Saturday, 3 January 2009
Pixar's Wall-E, as I understand it the last of the great films conceived in the Toy Story, Finding Nemo, etc. night, is certainly a wonder in execution and personality. It is, as expected, perfectly delightful. It contains everything you'd expect of a kid's flick these days, with love, companionship, adventure, misfits, environmental ruin (and redemption), and silliness.
It also carries a bit of commentary with it that was perhaps surprising. There is a fair amount of sting against rampant consumerism; the attack, though, is not on the corporations so much as the consumers. The megacorporation Buy & Large seems responsible for the destruction of the Earth, but the effects we see of it are the idiotic, selfish, unobservant, and bloated human population of the space cruise, served by the mechanized robot crew. While the movie is enjoyable, the picture it paints of humanity's future is bleak, and happily it does not posit technology as the answer.

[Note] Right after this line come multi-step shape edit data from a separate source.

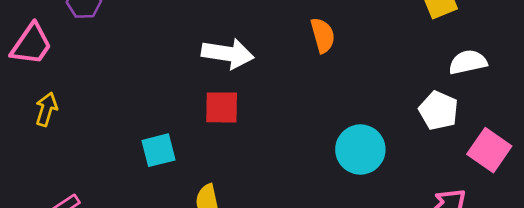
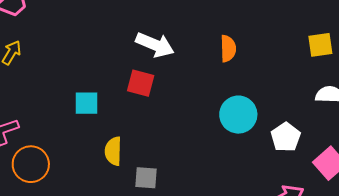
white pentagon: (439, 110) -> (286, 137), moved
cyan circle: (360, 150) -> (238, 115), moved

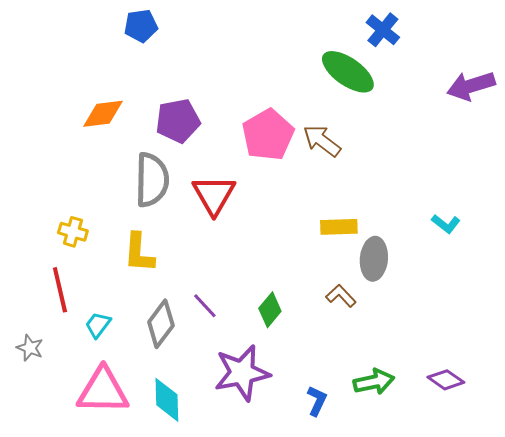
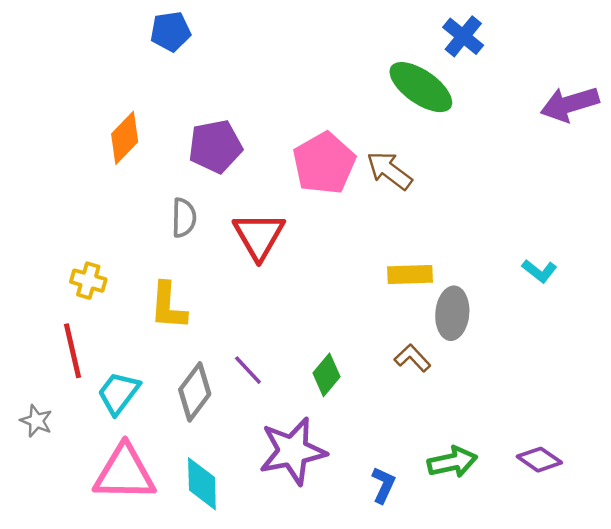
orange diamond: (103, 114) -> (125, 138), turned -39
gray semicircle: (152, 180) -> (184, 218), size x0.6
cyan trapezoid: (98, 325) -> (119, 393), size x1.4

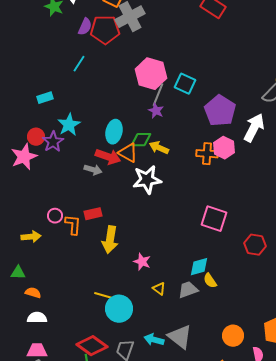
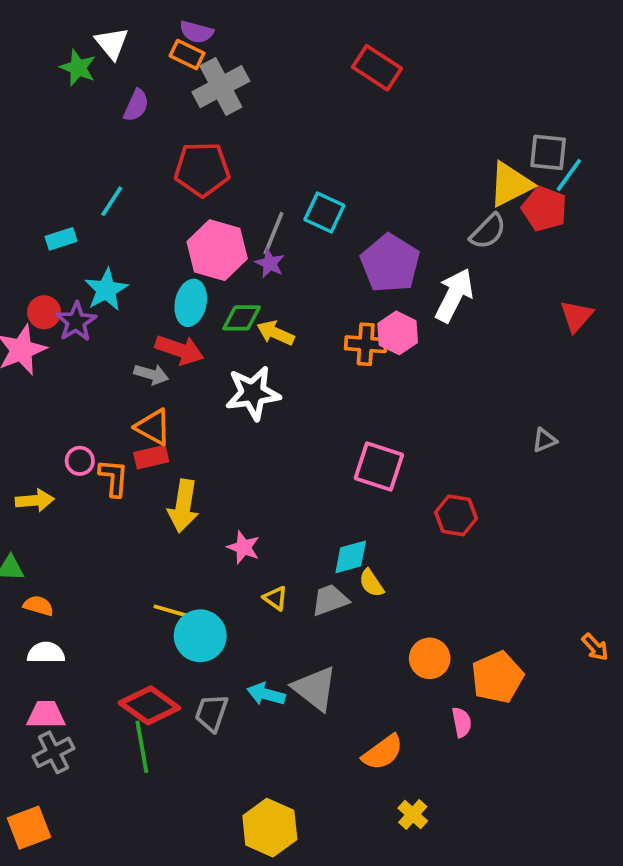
red pentagon: (105, 30) -> (202, 169), moved
cyan line: (79, 64) -> (112, 201), moved
pink hexagon: (151, 74) -> (217, 250), moved
orange triangle: (128, 153) -> (153, 427), moved
orange circle: (233, 336) -> (430, 658), moved

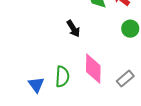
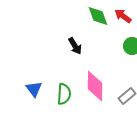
blue triangle: (36, 85) -> (34, 89), moved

Overall, though, these messages are only evident to someone trying to pick up the ideology. It is subservient to the brilliant, creative, and precise visuals, the whimsical plot, and Wall-E's little puppy-dog eyes. I can see how some jaded critic would find this movie too cute, but I didn't. What I found most fascinating is that Wall-E and Eve came with complete characters while maintaining robot-natures, determined by switches and protocols. They were both empathizable and machine; that is not an easy trick to perform.
Of course, as always with Pixar, the real show was in the visuals. The gargabe world of Earth is old, massive, and well-rusted, very believably an abandoned planetary landfill. The spacescapes were beautiful, and the inner workings of the spaceship were fascinating, if less obviously time-consuming than Earth.
This one was well-worth the hype, in my opinion.